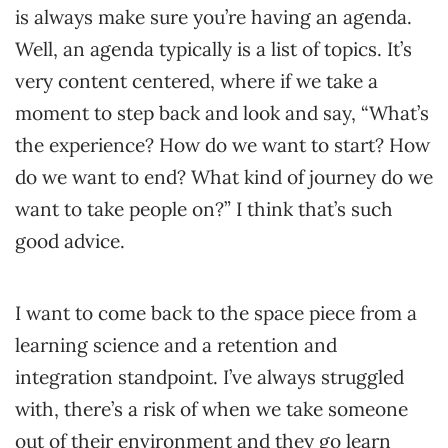
is always make sure you’re having an agenda.
Well, an agenda typically is a list of topics. It’s
very content centered, where if we take a
moment to step back and look and say, “What’s
the experience? How do we want to start? How
do we want to end? What kind of journey do we
want to take people on?” I think that’s such
good advice.
I want to come back to the space piece from a
learning science and a retention and
integration standpoint. I’ve always struggled
with, there’s a risk of when we take someone
out of their environment and they go learn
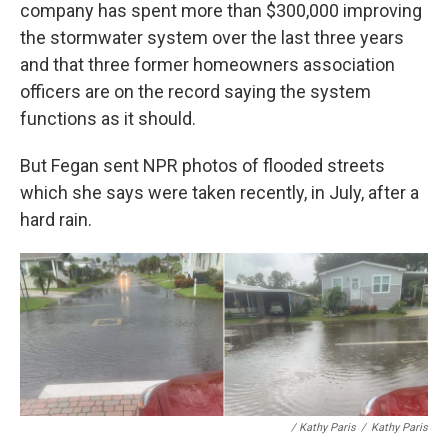
company has spent more than $300,000 improving
the stormwater system over the last three years
and that three former homeowners association
officers are on the record saying the system
functions as it should.
But Fegan sent NPR photos of flooded streets
which she says were taken recently, in July, after a
hard rain.
/ Kathy Paris
/
Kathy Paris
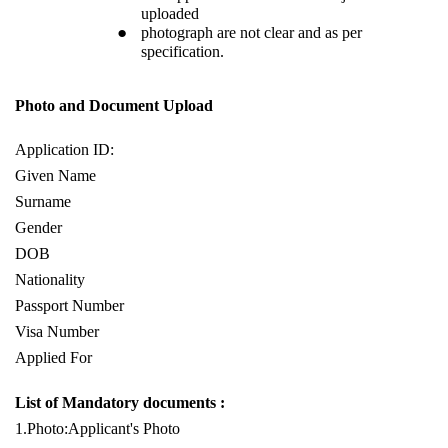
uploaded
photograph are not clear and as per
specification.
Photo and Document Upload
Application ID:
Given Name
Surname
Gender
DOB
Nationality
Passport Number
Visa Number
Applied For
List of Mandatory documents :
1.Photo:Applicant's Photo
——
All lines in the listing above that contain "back" should be shown.

# Written answer
moment to step back and look and say, “What’s
I want to come back to the space piece from a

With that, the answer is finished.